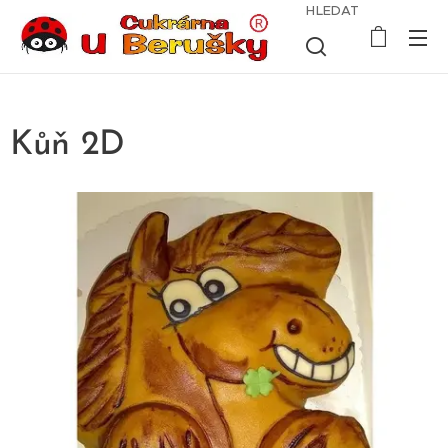
HLEDAT
Kůň 2D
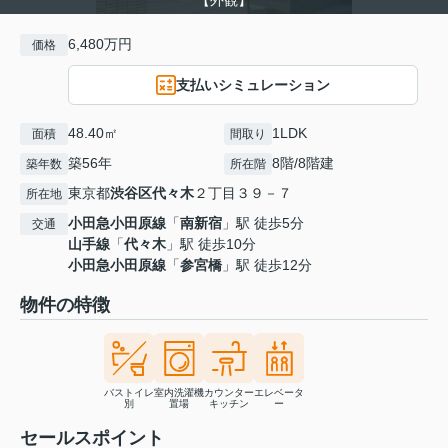
【外観】
6,480万円
価格
支払いシミュレーション
48.40㎡
1LDK
面積
間取り
築56年
8階/8階建
築年数
所在階
東京都
渋谷区
代々木
２丁目３９－７
所在地
小田急小田原線
「
南新宿
」駅 徒歩5分
交通
山手線
「
代々木
」駅 徒歩10分
小田急小田原線
「
参宮橋
」駅 徒歩12分
物件の特徴
バストイレ
室内洗濯機
カウンター
エレベータ
別
置場
キッチン
ー
セールスポイント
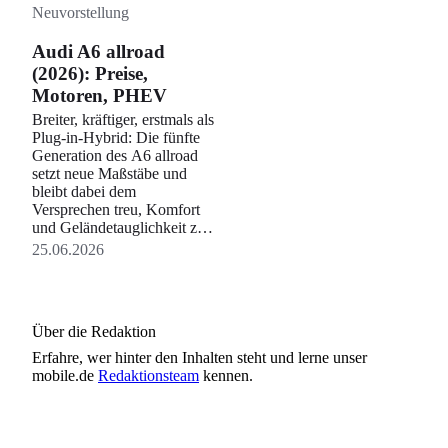
Neuvorstellung
Audi A6 allroad
(2026): Preise,
Motoren, PHEV
Breiter, kräftiger, erstmals als
Plug-in-Hybrid: Die fünfte
Generation des A6 allroad
setzt neue Maßstäbe und
bleibt dabei dem
Versprechen treu, Komfort
und Geländetauglichkeit zu
verbinden.
25.06.2026
Über die Redaktion
Erfahre, wer
hinter den Inhalten steht und lerne unser
mobile.de
Redaktionsteam
kennen.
::::::
(To do) Looking at the listing above, which lines hold "allroad"? Copy every such line.

(Output for this task)
Audi A6 allroad
Generation des A6 allroad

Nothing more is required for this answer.